## WHAT YOU HAVE TO DO
All entries must come back exactly as given, with no pictures in the copy.

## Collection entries
--- START ---

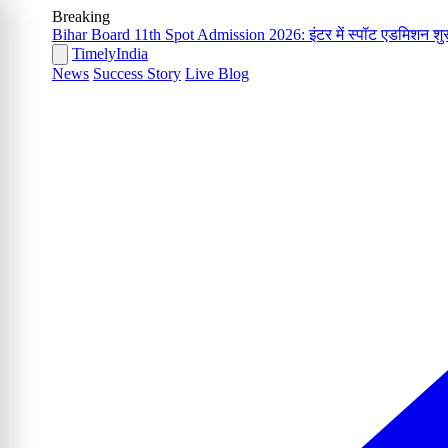
Breaking
Bihar Board 11th Spot Admission 2026: इंटर में स्पॉट एडमिशन शुरू
Timely
India
News
Success Story
Live Blog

--- END ---

## RESULT
Breaking
Bihar Board 11th Spot Admission 2026: इंटर में स्पॉट एडमिशन शुरू
Timely
India
News
Success Story
Live Blog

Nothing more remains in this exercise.